Quest’ultima, per l’appunto,  è il cosiddetto dispositivo «Scellier», che in Francia ha dato ottimi risultati e per questo, pur adottato dal governo Sarkozy, è stato confermato da quello Hollande. Le banche dovranno adeguarsi, ragionare a tasso zero e far respirare le famiglie.Gli investimenti per la realizzazione di nuove case nel 2013 sono in calo del 14,3% rispetto all’anno scorso. Speriamo che il discorso delle caserme, riaperto con decisione in questo momento storico abbia un seguito perché anche nel ’96 si parlò in maniera incisiva della cessione degli immobili del Ministero della Difesa non più necessari per uso militare. Si parlò del progetto Valore Paese. Poi, successivamente, di programmi unitari di valorizzazione a cui potevano aderire enti locali, quali la Regione e la Provincia, o enti pubblici come le Camere di commercio e le aziende sanitarie, attraverso l’apporto di altri beni immobili.

Sappiamo com’è andata a finire?

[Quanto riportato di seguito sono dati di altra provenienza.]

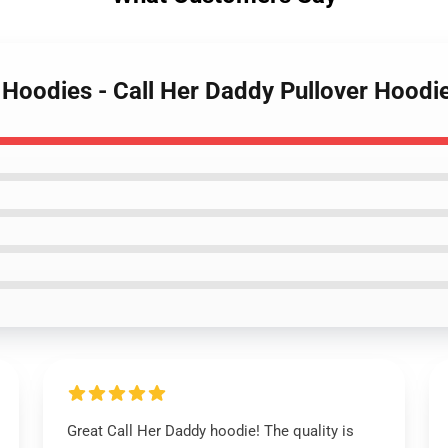
y Hoodies - Call Her Daddy Pullover Hood
Great Call Her Daddy hoodie! The quality is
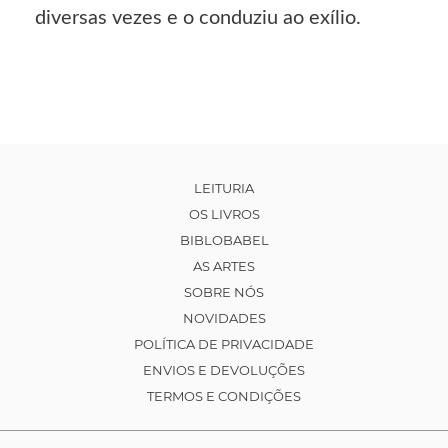
diversas vezes e o conduziu ao exílio.
LEITURIA
OS LIVROS
BIBLOBABEL
AS ARTES
SOBRE NÓS
NOVIDADES
POLÍTICA DE PRIVACIDADE
ENVIOS E DEVOLUÇÕES
TERMOS E CONDIÇÕES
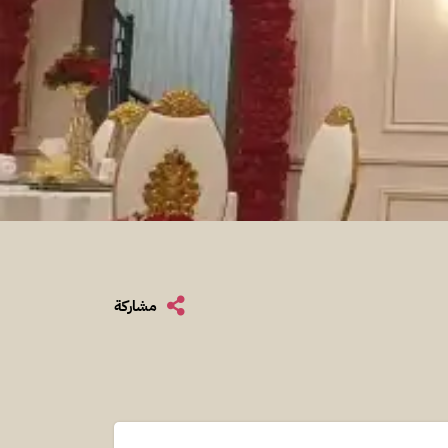
مشاركة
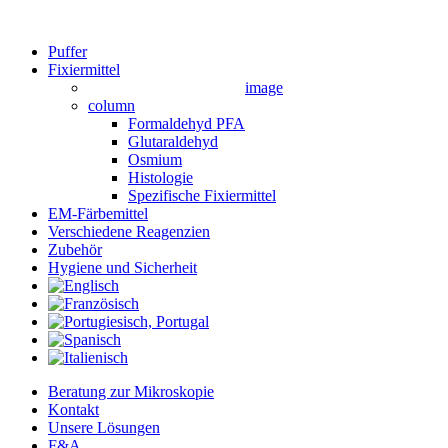
Close
Puffer
Menu
Fixiermittel
image
column
Formaldehyd PFA
Glutaraldehyd
Osmium
Histologie
Spezifische Fixiermittel
EM-Färbemittel
Verschiedene Reagenzien
Zubehör
Hygiene und Sicherheit
Beratung zur Mikroskopie
Kontakt
Unsere Lösungen
F&A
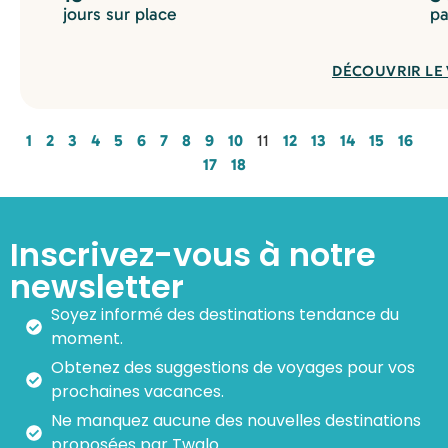
jours sur place
pa
DÉCOUVRIR LE
1
2
3
4
5
6
7
8
9
10
11
12
13
14
15
16
17
18
Inscrivez-vous à notre
newsletter
Soyez informé des destinations tendance du
moment.
Obtenez des suggestions de voyages pour vos
prochaines vacances.
Ne manquez aucune des nouvelles destinations
proposées par Twalo.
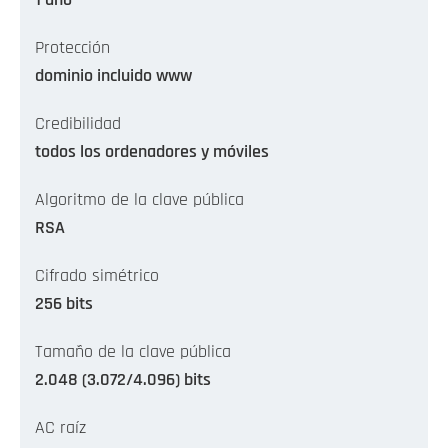
1 año
Protección
dominio incluido www
Credibilidad
todos los ordenadores y móviles
Algoritmo de la clave pública
RSA
Cifrado simétrico
256 bits
Tamaño de la clave pública
2.048 (3.072/4.096) bits
AC raíz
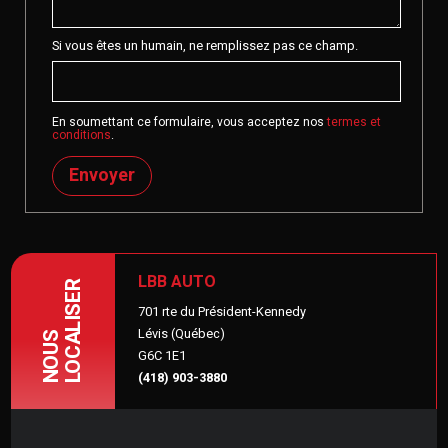
Si vous êtes un humain, ne remplissez pas ce champ.
En soumettant ce formulaire, vous acceptez nos
termes et
conditions
.
Envoyer
LBB AUTO
LOCALISER
701 rte du Président-Kennedy
Lévis (Québec)
NOUS
G6C 1E1
(418) 903-3880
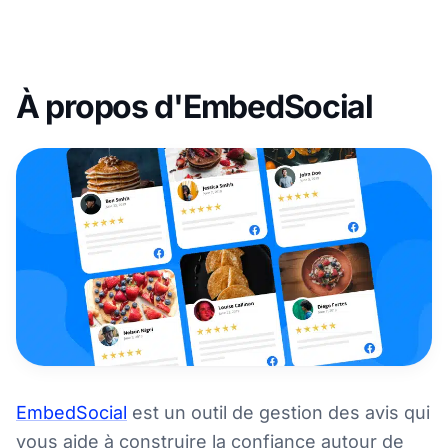
À propos d'EmbedSocial
EmbedSocial
est un outil de gestion des avis qui
vous aide à construire la confiance autour de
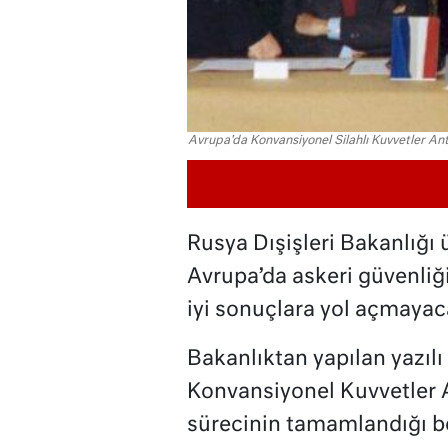
Avrupa'da Konvansiyonel Silahlı Kuvvetler An
Rusya Dışişleri Bakanlığı ü
Avrupa’da askeri güvenliğ
iyi sonuçlara yol açmayaca
Bakanlıktan yapılan yazıl
Konvansiyonel Kuvvetler 
sürecinin tamamlandığı bel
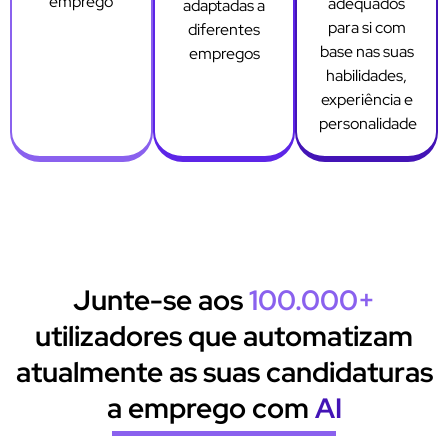
emprego
adequados
adaptadas a
para si com
diferentes
base nas suas
empregos
habilidades,
experiência e
personalidade
Junte-se aos
100.000+
utilizadores que automatizam
atualmente as suas candidaturas
a emprego com
AI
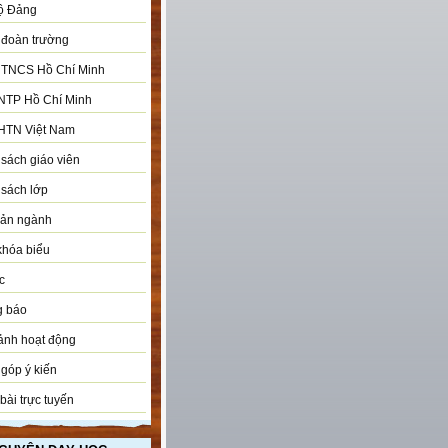
ộ Đảng
đoàn trường
 TNCS Hồ Chí Minh
NTP Hồ Chí Minh
HTN Việt Nam
sách giáo viên
sách lớp
bản ngành
khóa biểu
c
g báo
ảnh hoạt động
góp ý kiến
bài trực tuyến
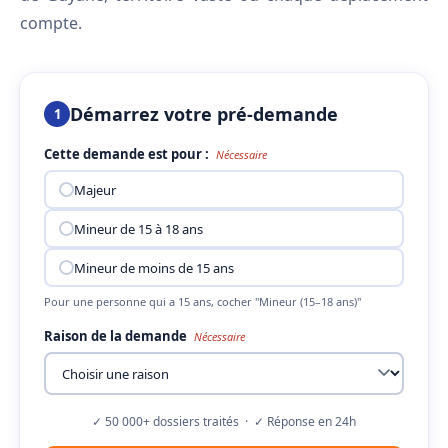
compte.
Démarrez votre pré-demande
1
Cette demande est pour :
Nécessaire
Majeur
Mineur de 15 à 18 ans
Mineur de moins de 15 ans
Pour une personne qui a 15 ans, cocher "Mineur (15–18 ans)"
Raison de la demande
Nécessaire
✓ 50 000+ dossiers traités · ✓ Réponse en 24h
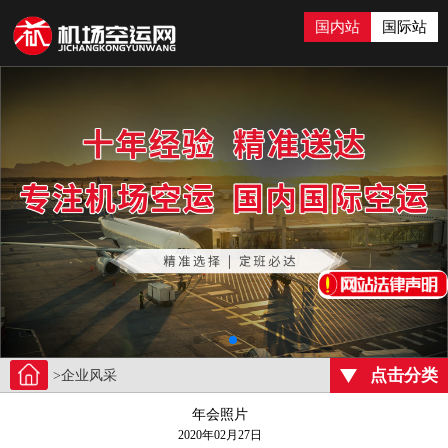
国内站
国际站
点击分类
>企业风采
年会照片
2020年02月27日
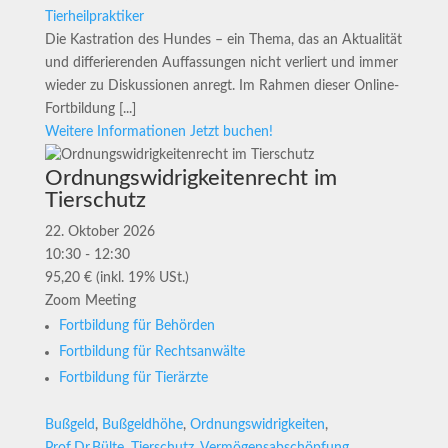
Tierheilpraktiker
Die Kastration des Hundes – ein Thema, das an Aktualität
und differierenden Auffassungen nicht verliert und immer
wieder zu Diskussionen anregt. Im Rahmen dieser Online-
Fortbildung [...]
Weitere Informationen
Jetzt buchen!
Ordnungswidrigkeitenrecht im
Tierschutz
22. Oktober 2026
10:30 - 12:30
95,20 € (inkl. 19% USt.)
Zoom Meeting
Fortbildung für Behörden
Fortbildung für Rechtsanwälte
Fortbildung für Tierärzte
Bußgeld
,
Bußgeldhöhe
,
Ordnungswidrigkeiten
,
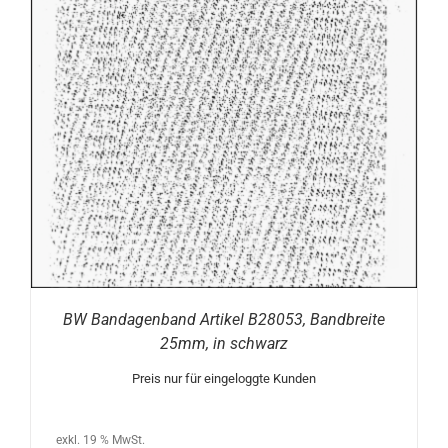
BW Bandagenband Artikel B28053, Bandbreite
25mm, in schwarz
Preis nur für eingeloggte Kunden
exkl. 19 % MwSt.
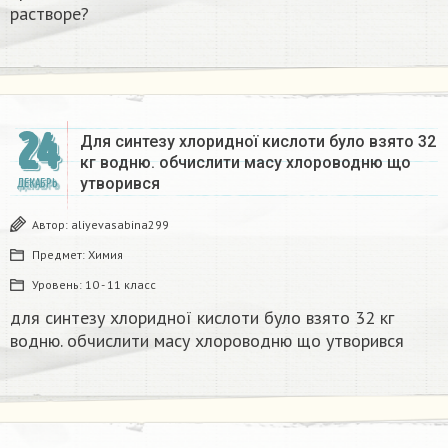
растворе?
24
Для синтезу хлоридної кислоти було взято 32
кг водню. обчислити масу хлороводню що
утворився​
ДЕКАБРЬ
Автор:
aliyevasabina299
Предмет:
Химия
Уровень:
10 - 11 класс
для синтезу хлоридної кислоти було взято 32 кг
водню. обчислити масу хлороводню що утворився​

Non c’è un elenco degli aderenti ai famosi Puv del 2007? I Puv erano stati pensati per razionalizzare e valorizzare i patrimoni pubblici presenti in un determinato contesto territoriale attraverso operazioni di permuta, trasferimento e concessione d’uso e rendere disponibili immobili dello Stato, principalmente in concessione d’uso. Gli immobili della Difesa sono almeno mille: caserme, arsenali, bunker e poligoni non più necessari per uso militare. Vendiamo, affittiamo, ma facciamo. Di chiacchiere se ne sono fatte abbastanza.